Page-level text extractions:
#####
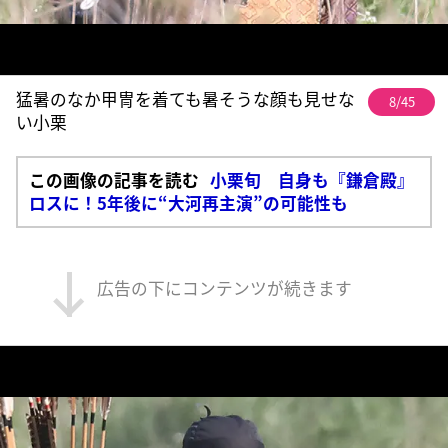
猛暑のなか甲冑を着ても暑そうな顔も見せな
8/45
い小栗
この画像の記事を読む
小栗旬 自身も『鎌倉殿』
ロスに！5年後に“大河再主演”の可能性も
広告の下にコンテンツが続きます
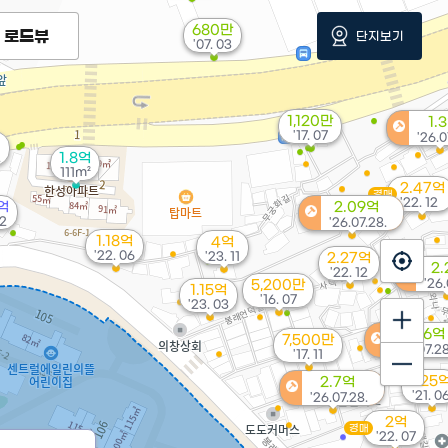
680만
로드뷰
단지보기
'07. 03
1,120만
1.
'17. 07
'26.0
2
1.8억
111m²
2.47억
경매
'22. 12
5억
2.09억
02
'26.07.28.
1.18억
4억
'22. 06
'23. 11
2.27억
2.
'22. 12
'26.
5,200만
1.15억
'16. 07
'23. 03
2.46억
7,500만
'26.07.28
'17. 11
1.25
2.7억
'21. 0
'26.07.28.
2억
경매
'22. 07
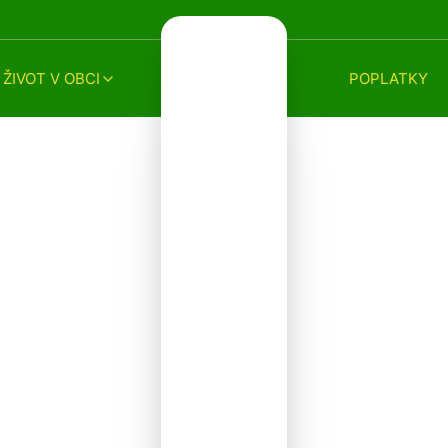
ŽIVOT V OBCI
POPLATKY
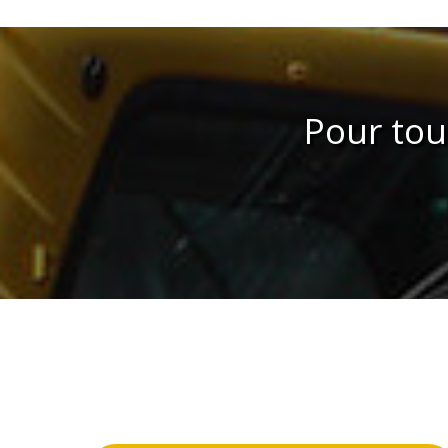
Pour to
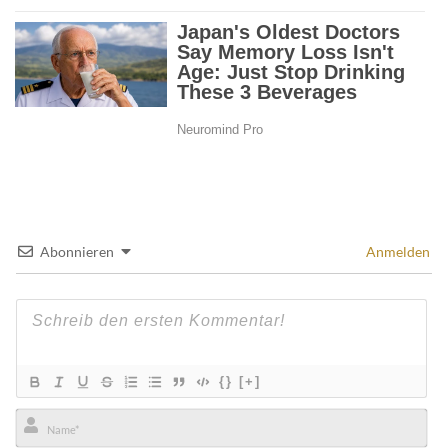
Abonnieren
Anmelden
{}
[+]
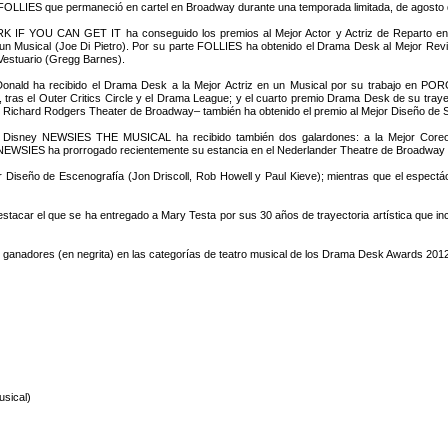
 FOLLIES que permaneció en cartel en Broadway durante una temporada limitada, de agosto 
 IF YOU CAN GET IT ha conseguido los premios al Mejor Actor y Actriz de Reparto en 
 un Musical (Joe Di Pietro). Por su parte FOLLIES ha obtenido el Drama Desk al Mejor Revi
Vestuario (Gregg Barnes).
onald ha recibido el Drama Desk a la Mejor Actriz en un Musical por su trabajo en PO
 tras el Outer Critics Circle y el Drama League; y el cuarto premio Drama Desk de su tr
el Richard Rodgers Theater de Broadway– también ha obtenido el premio al Mejor Diseño de
l Disney NEWSIES THE MUSICAL ha recibido también dos galardones: a la Mejor Coreogra
EWSIES ha prorrogado recientemente su estancia en el Nederlander Theatre de Broadway si
 Diseño de Escenografía (Jon Driscoll, Rob Howell y Paul Kieve); mientras que el e
tacar el que se ha entregado a Mary Testa por sus 30 años de trayectoria artística que inclu
 ganadores (en negrita) en las categorías de teatro musical de los Drama Desk Awards 2012 
usical)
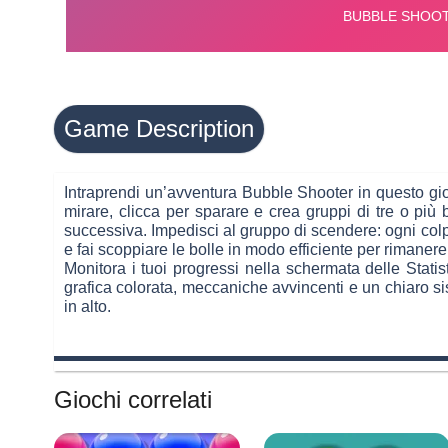
Game Description
Intraprendi un’avventura Bubble Shooter in questo gioc
mirare, clicca per sparare e crea gruppi di tre o più 
successiva. Impedisci al gruppo di scendere: ogni colp
e fai scoppiare le bolle in modo efficiente per rimanere 
Monitora i tuoi progressi nella schermata delle Stati
grafica colorata, meccaniche avvincenti e un chiaro si
in alto.
Giochi correlati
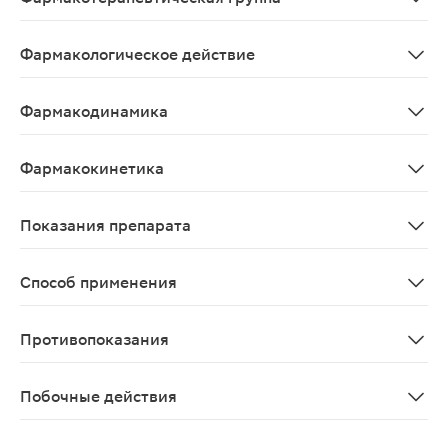
Поливитаминное средство+минералы.
Фармакологическое действие
Восполняющее дефицит витаминов.
Фармакодинамика
Действие препарата определяется свойствами витамин
Фармакокинетика
Фармакологическое действие - восполняющее дефици
Показания препарата
Для профилактики и лечения гипо- и авитаминозов, н
Способ применения
Внутрь, одновременно с приемом пищи или сразу после не
Противопоказания
Индивидуальная непереносимость компонентов.
Побочные действия
Возможны аллергические реакции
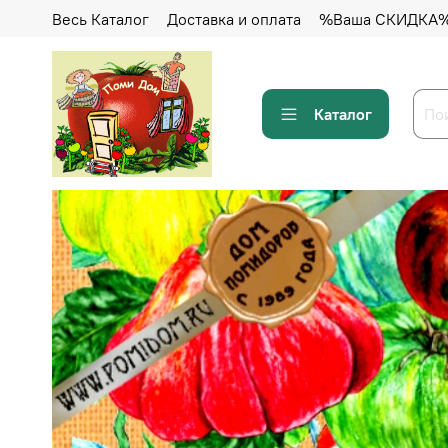
Весь Каталог
Доставка и оплата
%Ваша СКИДКА
Каталог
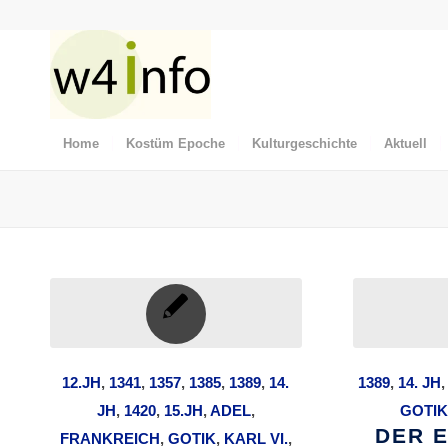
Home
Kostüm Epoche
Kulturgeschichte
Aktuell
12.JH
,
1341
,
1357
,
1385
,
1389
,
14.
1389
,
14. JH
,
JH
,
1420
,
15.JH
,
ADEL
,
GOTIK
DER 
FRANKREICH
,
GOTIK
,
KARL VI.
,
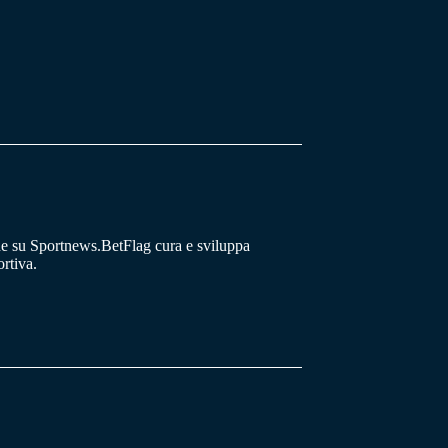
he su Sportnews.BetFlag cura e sviluppa
rtiva.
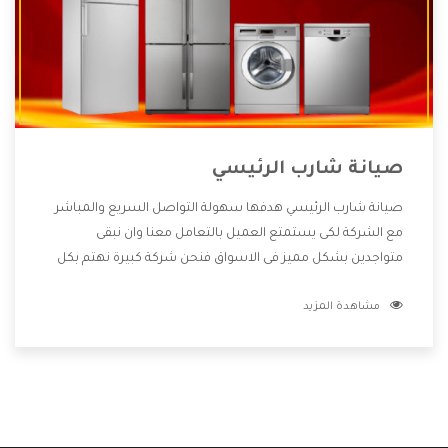
صيانة شارب الرئيسي
صيانة شارب الرئيسي هدفها سهولة التواصل السريع والمباشر
مع الشركة لكى يستمتع العميل بالتعامل معنا وان نبقى
متواجدين بشكل مميز فى الاسواق فنحن شركة كبيرة نهتم بكل
التفاصيل المهمة للعميل وان يستمتع بالخدمات التى تنفرد
مشاهدة المزيد
الشركة بها والتى تكون منها خدمة الصيانة التى تكون من أهم
الخدمات التى يرغب بها العميل لأنها تحافظ على كفاءة المنتج
كما أن شركة شارب تقدم لنا جميع الأجهزة التى نبحث عنها وأقوى
الأسعار التى تكون مناسبة لكثير من العملاء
#####
=== Problem to work on ===
Across these entries, count each line where the string "Actriz" shows up. Give only the count.

=== Solution to the problem ===
2